Hüseyin Bahri Alptekin sergisi bizim için kapsamlı bir proje. Vefat ettikten sonra arşivi üzerinde 3 yıl çalıştık. Kütüphanesini de satın almıştık, çok okuyan bir insandı. Şahsına özel bir kütüphanesi vardı. İçinde moleküler biolojiden sanata, seyahat kitaplarından felsefe kitaplarına çok çeşitli yayınlar vardı. Atölyesine saklanan bir sanatçı değildi, seyahatte, yolda düşünürdü. Dolayısıyla bizim meraklarımıza uygun bir sanatçıydı. Bir de, bir sanatçı vefat ettikten sonra hayatıyla nasıl uğraşılır noktası bizim için bir tecrübe oldu. Tanıdıklarıyla yapılan söyleşiler ki onların hepsi kayıt altında ve altı tanesi hazır ama 20’nin üzerinde söyleşi var, daha da devam edecek. Büyük bir sürecin parçası olarak onunla başlamak istedik. İkinci proje ars viva sergisi, genç Alman sanatçıların laboratuar konusu üzerinde yaptıkları bir proje. Laboratuar projesinin disiplinlerarası, sanatsal araştırma ögesi bizim için önemliydi. Bu proje iki Alman müzesi ile birlikte geliştirildi.

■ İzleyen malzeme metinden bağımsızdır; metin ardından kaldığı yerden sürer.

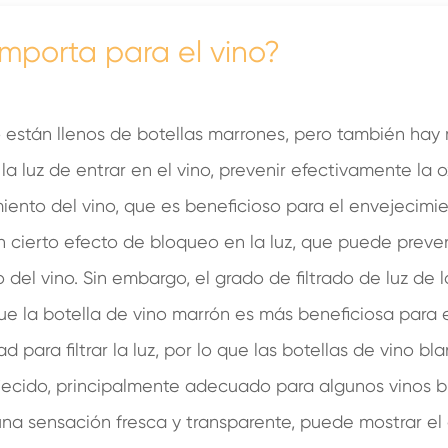
 importa para el vino?
 están llenos de botellas marrones, pero también hay 
a luz de entrar en el vino, prevenir efectivamente la o
nto del vino, que es beneficioso para el envejecimien
n cierto efecto de bloqueo en la luz, que puede preveni
el vino. Sin embargo, el grado de filtrado de luz de 
 que la botella de vino marrón es más beneficiosa para 
 para filtrar la luz, por lo que las botellas de vino
ecido, principalmente adecuado para algunos vinos bl
a sensación fresca y transparente, puede mostrar el c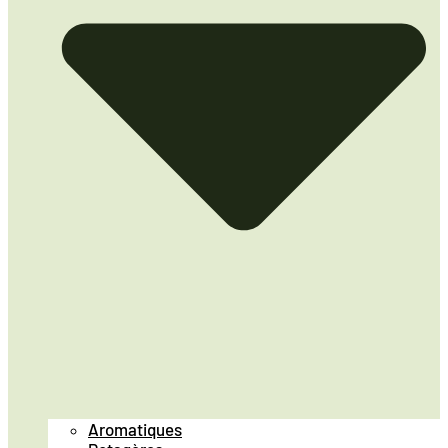
Aromatiques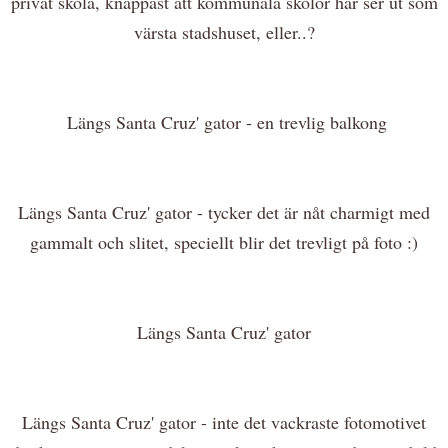
privat skola, knappast att kommunala skolor här ser ut som
värsta stadshuset, eller..?
Längs Santa Cruz' gator - en trevlig balkong
Längs Santa Cruz' gator - tycker det är nåt charmigt med
gammalt och slitet, speciellt blir det trevligt på foto :)
Längs Santa Cruz' gator
Längs Santa Cruz' gator - inte det vackraste fotomotivet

Sizinle yapılan bir röportajda, 2000’li yılların sanatta kurumsallaşmaların arttığı yıllar olduğu belirtmişsiniz ki burada da bir kurumdan söz ediyoruz. Bu kurumsallaşma sizce sanat ortamına ve sanatçıya nasıl yansıyacak?
Sanatçıların kurumlara ihtiyaçları var, bazı işleri gerçekleştirmek için mekan ve fon gerekiyor. İşlerini paylaşmak için izleyiciler lazım ve sonuçta bunların tartışılması, yazılması, üzerine düşünülmesi lazım. , üç şey olmadan hakiki anlamda sağlıklı bir sanat ortamı olmuyor. Şu anda bu ortama sahip miyiz? Değiliz. Zaman alacak. Yavaş yavaş kurumlar kendileri olmaya başlıyorlar. Bu kurumların açılımının illa sanatçılara çok büyük yararı olduğundan değil ama genel olarak tabi ki yararı var. Devletin belli görevleri vardır. Sanatçısını korumayı bilen ülkelerde bir sanatçı ciddi bir yere davet edildiyse devlet kendi kurumlarıyla o sanatçıyı destekler. Bizde bu tarz bir kurumsallaşma yok. Bu tarz bir kurumsallaşmayı da özel kurumlardan beklemek de belki çok doğru değil. Çünkü herkesin kendine göre bir misyonu var. Ama sergileme ve sanat üzerine literatür üretme konusunda yapacağımız daha çok şey var. Bu sadece sanatçılar için değil, tüm kültür ve kültür yönetiminin her türlü kesimi için de geçerli.